Though she was only 22 at the time, Bhanot’s quick thinking saved the pilots and hundreds of others from a treacherous 17-hour ordeal that claimed 20 lives — including her own. A hero to the end, she was shot to death while protecting three children from gunfire. This is her remarkable story.
Who Was Neerja Bhanot?
Born on Sept. 7, 1963, in Chandigarh, India, Bhanot moved to Mumbai as a teenager. She had just enrolled at St. Xavier’s College when a photographer saw her on campus and she began modeling for stores like Paville and products like Vaporex.
Raised in the local customs, Bhanot agreed to an arranged marriage that her family had organized. She tied the knot with a man from the United Arab Emirates in March 1985, but discovered that he was abusive shortly afterward. Shirking tradition, she divorced him after two months and decided to become a flight attendant.
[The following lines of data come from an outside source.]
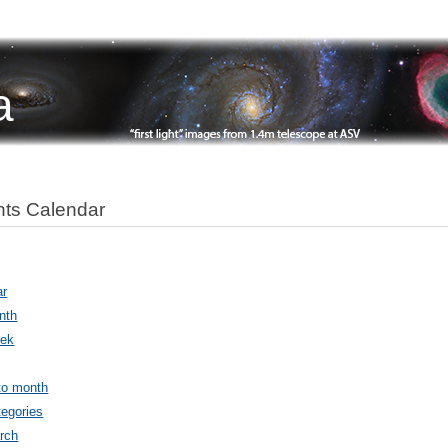
a
ts Calendar
ar
nth
ek
to month
egories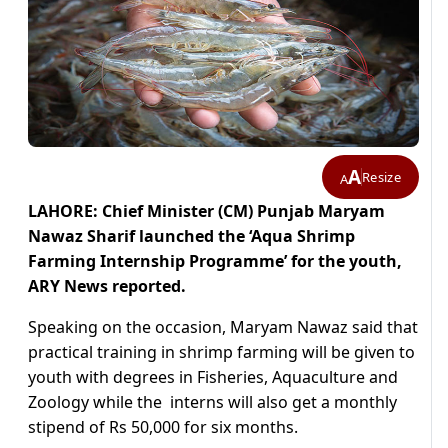
A
Resize
A
LAHORE: Chief Minister (CM) Punjab Maryam
Nawaz Sharif launched the ‘Aqua Shrimp
Farming Internship Programme’ for the youth,
ARY News reported.
Speaking on the occasion, Maryam Nawaz said that
practical training in shrimp farming will be given to
youth with degrees in Fisheries, Aquaculture and
Zoology while the interns will also get a monthly
stipend of Rs 50,000 for six months.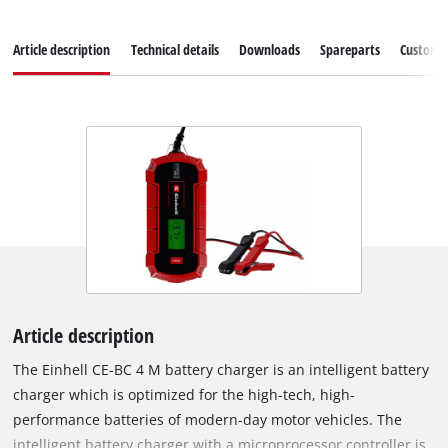
Article description
Technical details
Downloads
Spareparts
Customer
Article description
The Einhell CE-BC 4 M battery charger is an intelligent battery
charger which is optimized for the high-tech, high-
performance batteries of modern-day motor vehicles. The
intelligent battery charger with a microprocessor controller is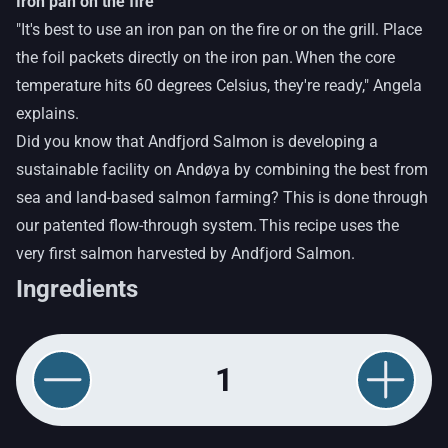
Iron pan on the fire
"It's best to use an iron pan on the fire or on the grill. Place
the foil packets directly on the iron pan. When the core
temperature hits 60 degrees Celsius, they're ready," Angela
explains.
Did you know that Andfjord Salmon is developing a
sustainable facility on Andøya by combining the best from
sea and land-based salmon farming? This is done through
our patented flow-through system. This recipe uses the
very first salmon harvested by Andfjord Salmon.
Ingredients
1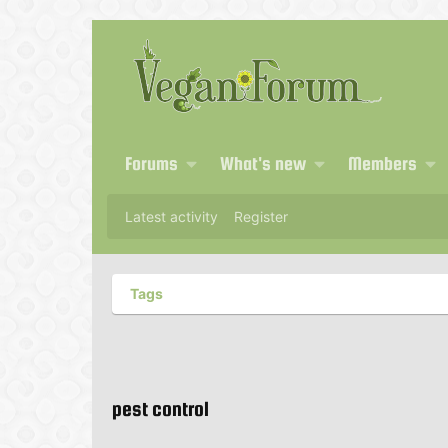
Forums
What's new
Members
Latest activity
Register
Tags
pest control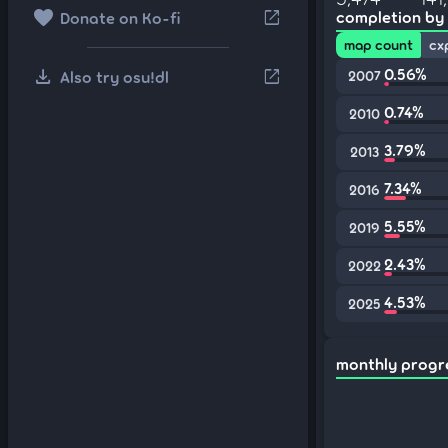
favorite
open_in_new
completion by
Donate on Ko-fi
map count
cx
download
0.56%
open_in_new
Also try osu!dl
2007
0.74%
2010
3.79%
2013
7.34%
2016
5.55%
2019
2.43%
2022
4.53%
2025
monthly progr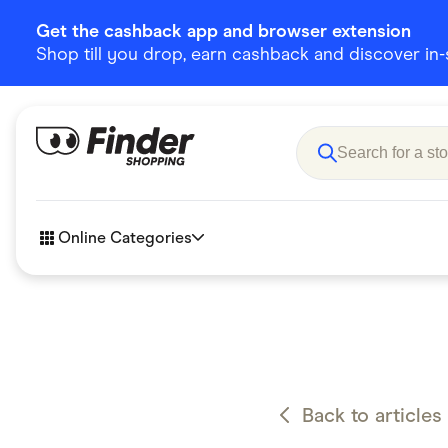
Get the cashback app and browser extension
Shop till you drop, earn cashback and discover in-st
Online Categories
Accessories
Amazon
Business & Tech
Children &
eBay Offers
Fashion &
Back to articles
Flowers, Gifts & Books
Food & Dri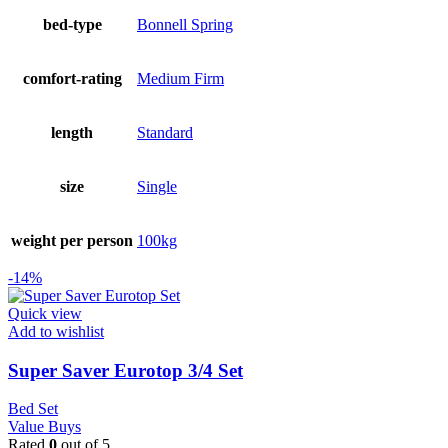
bed-type
Bonnell Spring
comfort-rating
Medium Firm
length
Standard
size
Single
weight per person
100kg
-14%
Quick view
Add to wishlist
Super Saver Eurotop 3/4 Set
Bed Set
Value Buys
Rated
0
out of 5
With her trained poise and natural looks, Neerja Bhanot was picked out of 10,000 applicants to become a new air hostess for Pan American. At the same time, Palestine’s Abu Nadal terrorist organization grew increasingly hostile towards Israel and its allies, and particularly the United States for supporting the imprisonment of Palestinian rebels.
It was only a year after Neerja Bhanot was first hired by Pan Am that the organization launched its nefarious plot to hijack Pan Am Flight 73, which they planned to reroute to Cyprus and then Israel to free Palestinian prisoners.
As the plane was about to depart from Karachi, Pakistan, shortly before dawn that fateful morning, Bhanot and the passengers were met with deafening gunfire.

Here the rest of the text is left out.